3 事件①と事件②は、被害者の背後から黒色の軽自動車が近づき、被害者に衝突して男性が車から降りてきて、被害者の安否を尋ねながら近づいてくるという点で類似している。しかし、事件①では犯人は被害者の顔面を殴っているのに対し、事件②では殴っておらず、相当程度類似しているとは言えない。また、上記犯行の手口自体は、車を手段として利用し、被害者に接触させる強盗事件としては通常普通にあり得る手口であり、顕著な特徴を有しているとは言えない。

4 よって、本件間接事実を事件②の犯人が甲であることを推認させる間接事実として用いることはできないと解する。

第2 設問2

1 事件①で甲が金品奪取の目的を有していたことを事件②で甲が同目的を有していたことを推認させる間接事実として用いることができるか。

2 犯罪事実の客観面に争いがない場合に、目的のような主観的要素について、以前に犯人が同様の目的を有していたという事実を、今回の犯罪でも同様の目的を有していた事実を推認させる間接事実として用いることは、科学的実証性の乏しい根拠による推認にはあたらず、合理的な推認にあたると解する。

3 本件では甲及び甲の弁護人は、事件②について、甲が軽自動車をBに衝突させたという犯罪事実の客観面については争わず、金品奪取の目的を否認しているに過ぎない。よって、以前の犯罪において金品奪取の目的を有していた事実を、今回の事件においても同様の目的を有していたことを推認させる間接事実として用いる場合にあたり、合理的な推認といえる。

4 よって、事件①で甲が金品奪取の目的を有していたことを、事件②で甲が同目的を有していたことを推認させる間接事実として用いることができると解する。

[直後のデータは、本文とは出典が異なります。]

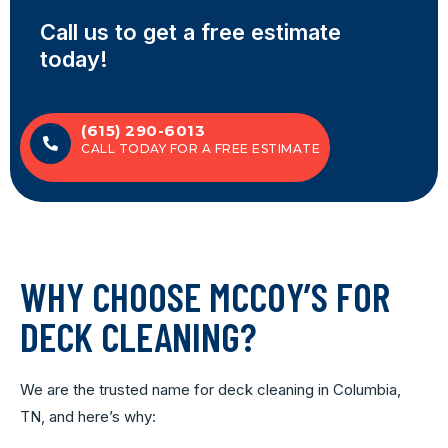
Call us to get a free estimate
today!
(615) 290-6013
CALL TODAY FOR A FREE ESTIMATE
WHY CHOOSE MCCOY’S FOR
DECK CLEANING?
We are the trusted name for deck cleaning in Columbia,
TN, and here’s why: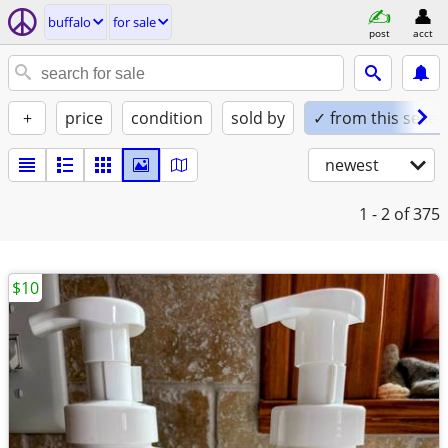
buffalo
for sale
post
acct
+
price
condition
sold by
✓ from this seller
newest
1 - 2
of 375
$10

                              以上

コメント

「前科」にせずに本人が認めている「事実」を問題にしている点でいやらしいなあ、と思った。他にもっと思いつかなければならないことがあったのかもしれないが、現場思考問題ならもっとじっくり考える時間を与えてほしいと思う。今年は刑法が鬼畜的分量だったから55分くらいで解く羽目になった。